→ Work request
Read through the listing below and return only the lines containing "about".

→ Records for processing
* * *

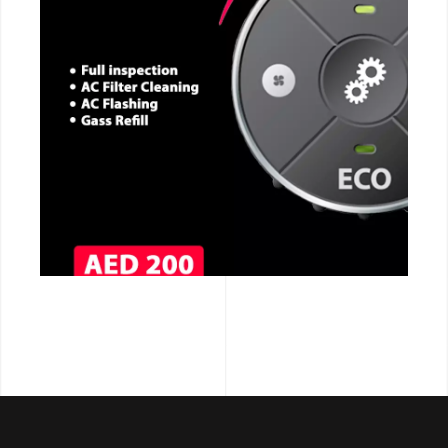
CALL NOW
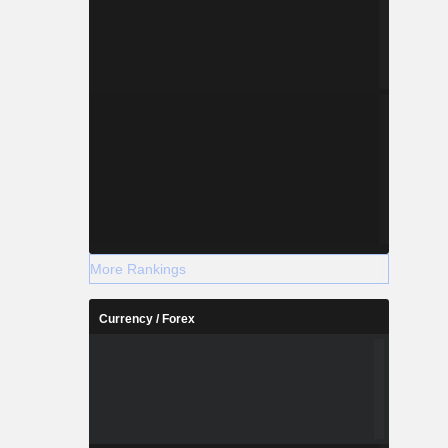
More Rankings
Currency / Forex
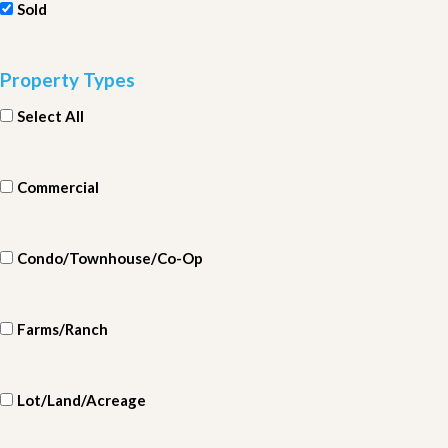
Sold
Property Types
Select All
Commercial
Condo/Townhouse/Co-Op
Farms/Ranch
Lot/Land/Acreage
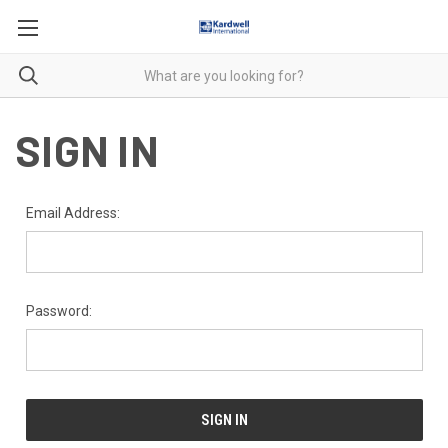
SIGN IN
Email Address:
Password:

* * *

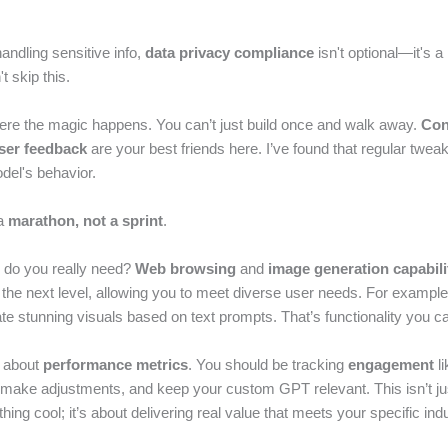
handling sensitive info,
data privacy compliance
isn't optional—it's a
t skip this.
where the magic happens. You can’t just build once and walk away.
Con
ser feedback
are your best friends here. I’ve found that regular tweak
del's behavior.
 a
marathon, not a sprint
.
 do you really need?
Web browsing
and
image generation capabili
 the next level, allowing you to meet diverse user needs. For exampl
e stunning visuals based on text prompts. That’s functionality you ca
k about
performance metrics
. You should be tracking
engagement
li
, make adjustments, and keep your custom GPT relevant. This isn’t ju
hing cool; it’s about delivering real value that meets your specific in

* * *

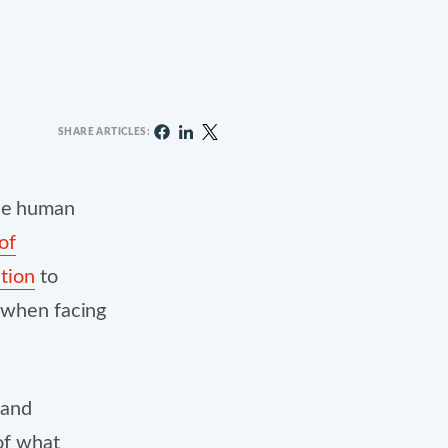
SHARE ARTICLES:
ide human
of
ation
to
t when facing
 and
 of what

* * *

→ Solution to this task
k about
hing cool; it’s about delivering real value that meets your specific in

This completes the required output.